- Keçe Ätnä Location within Tatarstan
- Country: Russia
- Region: Tatarstan
- District: Ätnä District
- Time zone: UTC+3:00

= Keçe Ätnä =

Keçe Ätnä (Кече Әтнә, Малая Атня) is a rural locality (a derevnya) in Ätnä District, Tatarstan. The population was 256 as of 2010.

== Geography ==
Keçe Ätnä is located 2 km south of Olı Ätnä, district's administrative centre, and 69 km north of Qazan, republic's capital, by road.
== History ==
The village already existed during the period of the Khanate of Qazan.Its name derives from the word keçe (little, small) and the oecnonym Ätnä.

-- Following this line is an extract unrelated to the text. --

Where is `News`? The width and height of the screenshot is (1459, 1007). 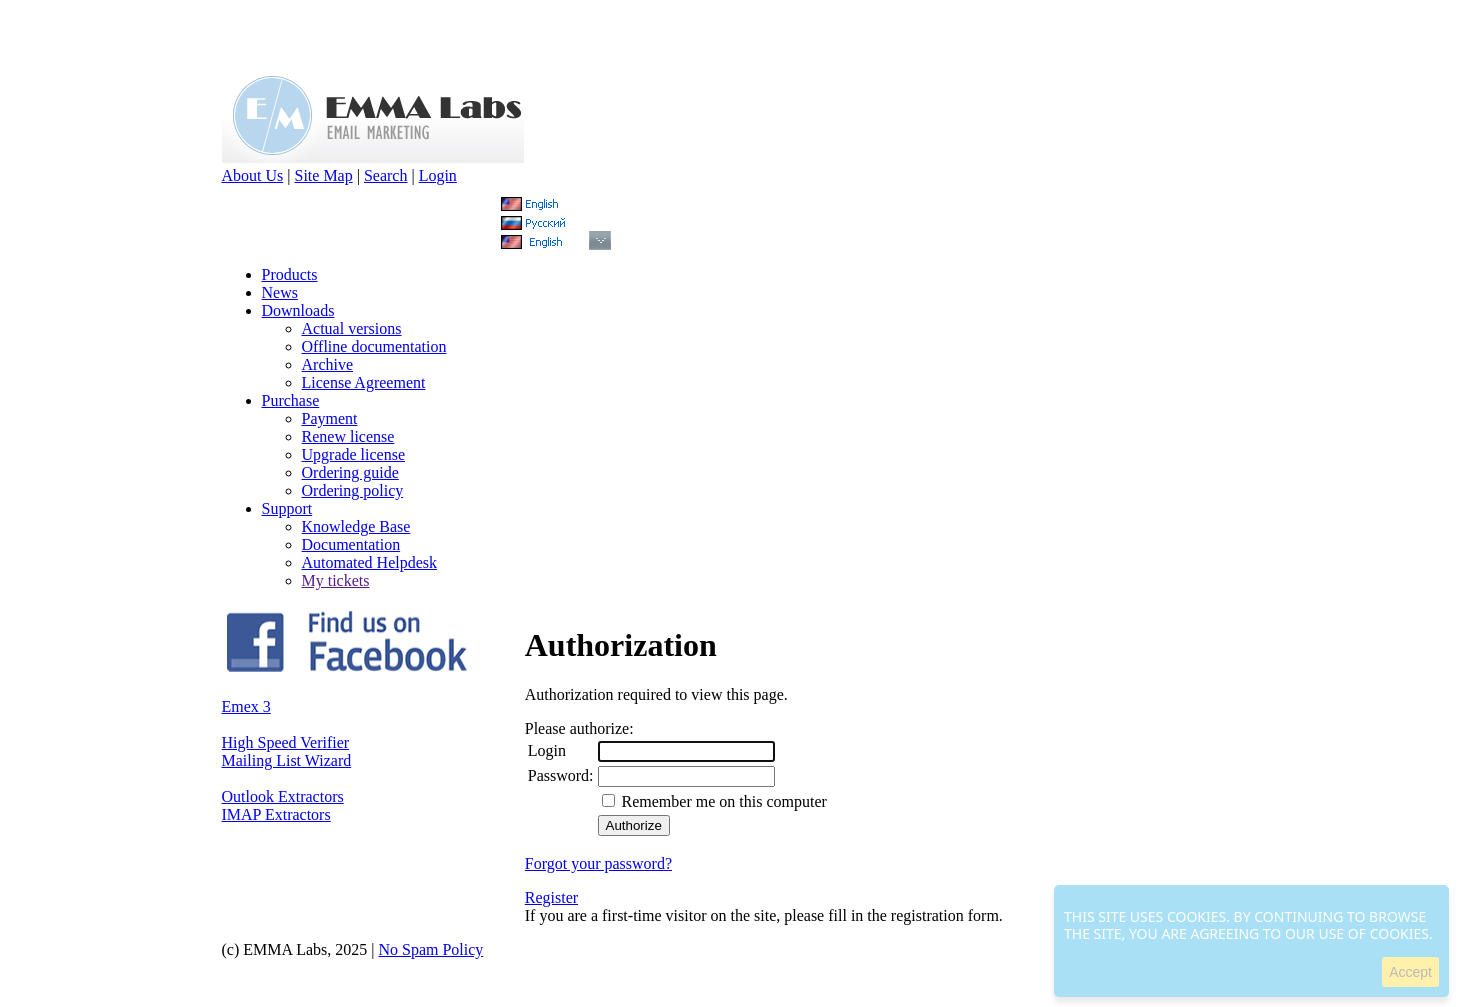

From 18th to the first half of the 19th centuries village's residents belonged to the social estate of state peasants.

By the beginning of the twentieth century, village had a mosque, 3 windmills and 2 small shops.

Before the creation of the Tatar ASSR in 1920 was a part of Çar Uyezd of Qazan Governorate. Since 1920 was a part of Arça Canton; after the creation of districts in Tatar ASSR (Tatarstan) in Tuqay (later Ätnä) (1930–1959), Tuqay (former Qızıl Yul) (1959–1963), Arça (1963–1990) and Ätnä districts.